The .NET multithreading APIs and constructs aimed at leveraging multicore processors
are:
• Parallel LINQ or PLINQ
• The Parallel class
• The task parallelism constructs
• The concurrent collections
• SpinLock and SpinWait
These are new to Framework 4.0 and are collectively known as PFX (Parallel Framework).
The Parallel class together with the task parallelism constructs is called the
Task Parallel Library or TPL.
Why Parallel?
In recent years, CPU clock speed increases have reached a plateau, and manufacturers
have focused instead on increasing core counts. This is an issue for us as developers
since our typical single-threaded code will not automatically take advantage
of the fact that the box it's running on has a CPU with multiple cores. In order
to really take advantage we've had to partition our operation into small chunks,
execute these in parallel via the Threadpool, and collate the results in a threadsafe
way. This type of operation -- prior to PFX -- was awkward, error-prone, and
the usual approach of locking on objects for thread safety causes a lot of contention
when many threads are attempting to work on the same data.
PFX has two main concepts, data parallelism and task parallelism. When a set of tasks
has to be performed on many data values, you can parallelize by having each thread
do the same set of tasks on a subset of the values. This is data parallelism
because we are partitioning the data between threads.
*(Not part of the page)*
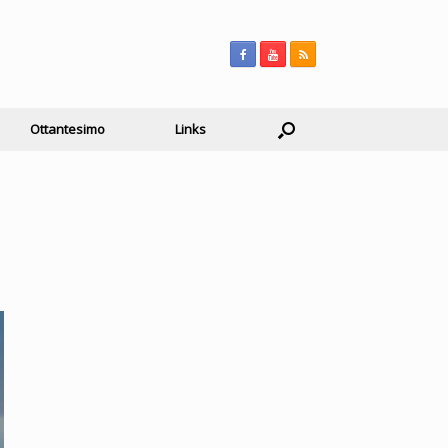
Ottantesimo
Links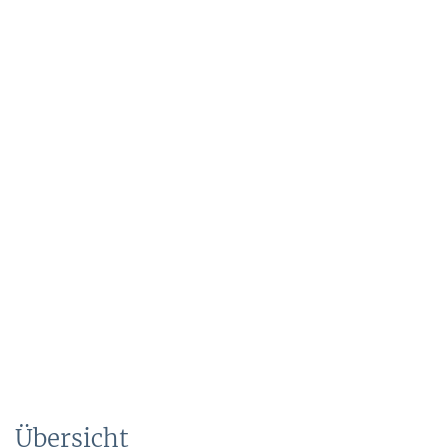
Übersicht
Conversely, with task parallelism we partition the tasks, each thread performing
a different task.
In .NET Framework 4.0, PFX components are broken down into the Parallel Class and
PLINQ. With the Parallel class, you need to explicitly write code that will handle
partitioning and collation. With PLINQ, all steps are automated; you simply declare
that you want your work parallelized, structure it as a LINQ query, and off you
go.
To use PLINQ, simply call AsParallel() on the input sequence and continue the LINQ
query as you normally would. PLINQ is especially useful on queries that are not
necessarily CPU - intensive but which involve a blocking call - such as waiting
for a web page to download, or for a Ping call to return:
using System;
using System.Collections.Generic;
using System.Linq;
using System.Net.NetworkInformation;
using System.Text;
namespace PFX
{
class Program
{
static void Main(string[] args)
{
var query = from site in new[]
{
"www.eggheadcafe.com",
"www.microsoft.com",
"www.google.com",
"www.bing.com",
"www.yahoo.com",
"www.codeplex.com"
}
.AsParallel().WithDegreeOfParallelism(6)
let p = new Ping().Send(site)
select new
{
site,
Result = p.Status,
Time = p.RoundtripTime
};
foreach(var s in query.ToList())
{
Console.WriteLine(s.site+ ": "+s.Result + ": " + s.Time);
}
Console.ReadKey();
}
}
}
WithDegreeOfParallelism forces PLINQ to run the specified number of tasks simultaneously. You need to do
this when calling a blocking method because PLINQ will assume that the query
is CPU- intensive and allocate tasks accordingly. On a two - core machine, PLINQ
might default to running only two tasks at once, which is clearly not what we
want in this example.
Improving performance with ForAll()
A big advantage of PLINQ is that it collates results from parallel operations into
a single output sequence. Often all you end up doing with that is to call some
method over each element. In that case, when you do not care about the order
in which the elements are processed, you can improve performance with PLINQ's
ForAll method.
So in the example above, instead of the foreach loop, we could just do something
like this:
query.ForAll(Console.Write);
The Parallel Class
Parallel.Invoke executes an array of Action delegates in parallel, and waits for
them to complete.
Here is how we could use Parallel.Invoke to download all of the above default site
pages:
Parallel.Invoke(
()=> new WebClient.DownloadFile("http://www.eggheadcafe.com","one.htm"),
()=> new WebClient.DownloadFile("http://www.microsoft.com", "two.htm"),
()=> new WebClient.DownloadFile("http://www.google.com", "three.htm"),
()=> new WebClient.DownloadFile("http://www.bing.com", "four.htm"),
()=> new WebClient.DownloadFile("http:/www.yahoo.com", "five.htm"),
()=> new WebClient.DownloadFile("http://www.codeplex.com","six.htm")
);
This short article just gives a quickie look at PFX. For more information, see the Parallel Whitepaper. This is a remarkable PDF whitepaper by Stephen Toub, and it's free. There is also
a link within this to the Parallel Samples solution. Another good resource for
PFX is "C# 4.0 In a Nutshell" by the Albahari brothers, which I have reviewed on this site.